In present-day Poland, a nationwide "Presidential Harvest Festival" (Dożynki Prezydenckie) has been intermittently observed since its creation in 1927 by president Ignacy Mościcki in Spała. Modern celebrations of dożynki can have a religious or secular character, but they always involve observing traditional customs associated with the end of the harvest season. In the case of a harvest festival of a religious nature, thanks for the crops are usually given to God and the Mother of God. However, in some parts of Poland it is ethnic Slavic gods who are revered during dożynki; these celebrations are cultivated mostly by neo-pagan religious minorities, referring to the Slavic Native Faith beliefs attributed to the Early Slavs.

==In Russia==
It is the ethnolinguistic phenomenon in the history the day of the folk calendar of the Eastern Slavs and the completion of the harvest ritual, falling in many places August 15 (28), in other places celebrated in September.
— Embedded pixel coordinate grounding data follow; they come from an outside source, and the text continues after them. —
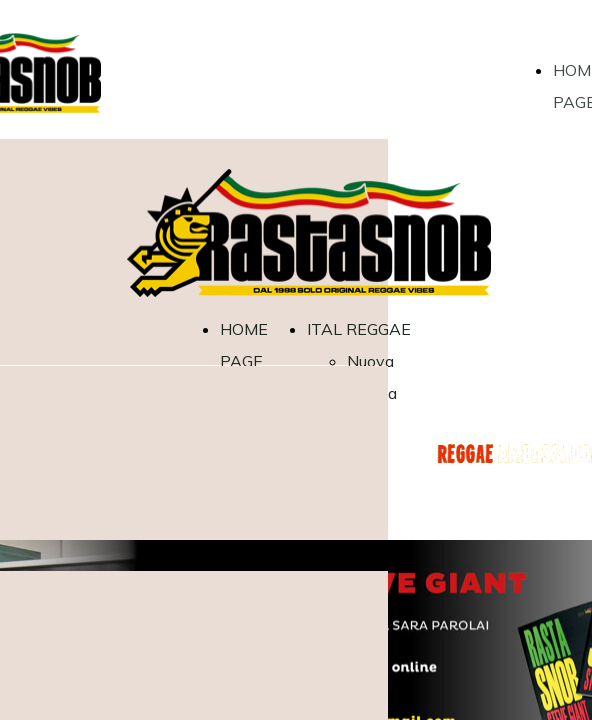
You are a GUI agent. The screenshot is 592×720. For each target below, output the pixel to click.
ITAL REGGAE (359, 329)
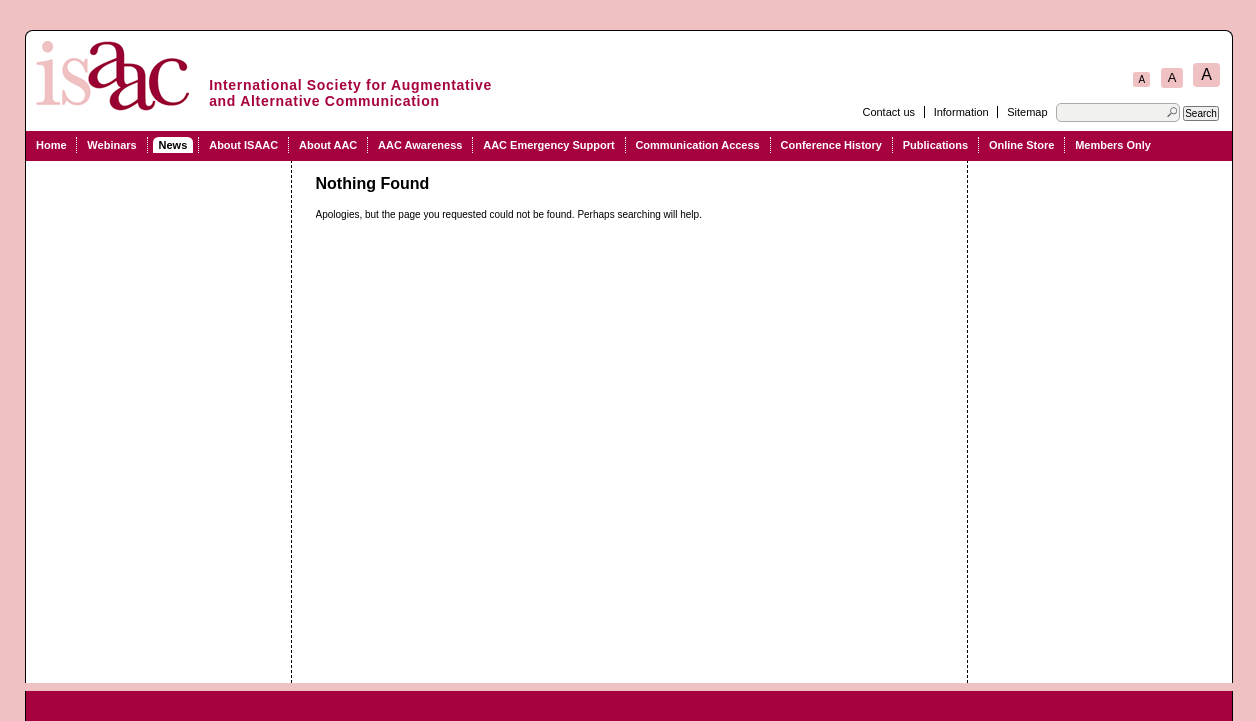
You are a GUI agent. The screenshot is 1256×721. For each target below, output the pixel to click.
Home (51, 145)
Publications (935, 145)
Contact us (888, 112)
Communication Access (697, 145)
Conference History (831, 145)
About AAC (328, 145)
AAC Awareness (420, 145)
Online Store (1021, 145)
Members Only (1113, 145)
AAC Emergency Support (548, 145)
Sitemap (1027, 112)
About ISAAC (243, 145)
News (173, 145)
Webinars (111, 145)
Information (961, 112)
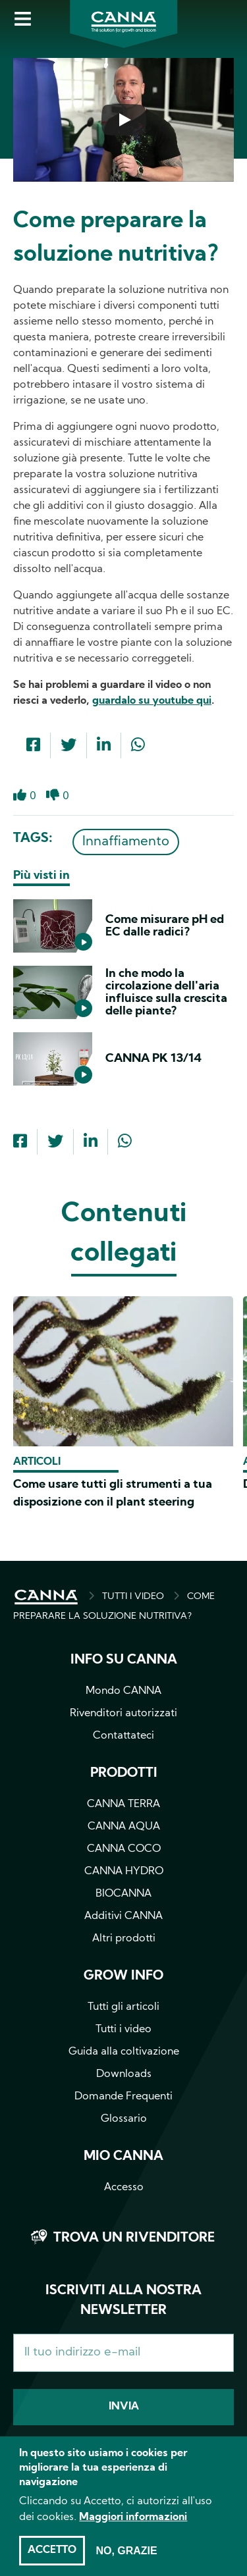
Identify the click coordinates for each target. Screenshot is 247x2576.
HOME (46, 1597)
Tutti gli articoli (123, 2007)
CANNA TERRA (123, 1804)
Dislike (52, 795)
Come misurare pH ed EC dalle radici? (164, 926)
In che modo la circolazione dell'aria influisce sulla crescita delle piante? (166, 993)
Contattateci (123, 1736)
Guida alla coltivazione (124, 2052)
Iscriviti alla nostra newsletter (123, 2300)
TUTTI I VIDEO (133, 1597)
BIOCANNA (123, 1894)
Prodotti (123, 1773)
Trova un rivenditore (134, 2238)
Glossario (124, 2119)
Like (19, 795)
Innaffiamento (125, 842)
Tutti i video (123, 2029)
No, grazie (126, 2563)
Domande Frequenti (123, 2096)
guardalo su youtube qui (151, 701)
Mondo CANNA (123, 1691)
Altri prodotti (123, 1938)
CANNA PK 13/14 (153, 1059)
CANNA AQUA (124, 1827)
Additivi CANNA (123, 1916)
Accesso (124, 2187)
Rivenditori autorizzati (123, 1713)
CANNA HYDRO (123, 1871)
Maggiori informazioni (133, 2530)
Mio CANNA (123, 2156)
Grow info (123, 1976)
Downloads (123, 2074)
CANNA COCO (124, 1849)
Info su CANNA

By mid-August harvest grain ends, hence the name of the holiday. Includes the rituals associated with last (dozhinochnym) sheaf, the ritual of "curling beard" and a celebratory meal. In the Russian North, a meal made from tolokno marks the end of the harvest and goes by a variety of names, such as dezhen' (дежень).

The festival's practice was almost lost in Russia during the Soviet period.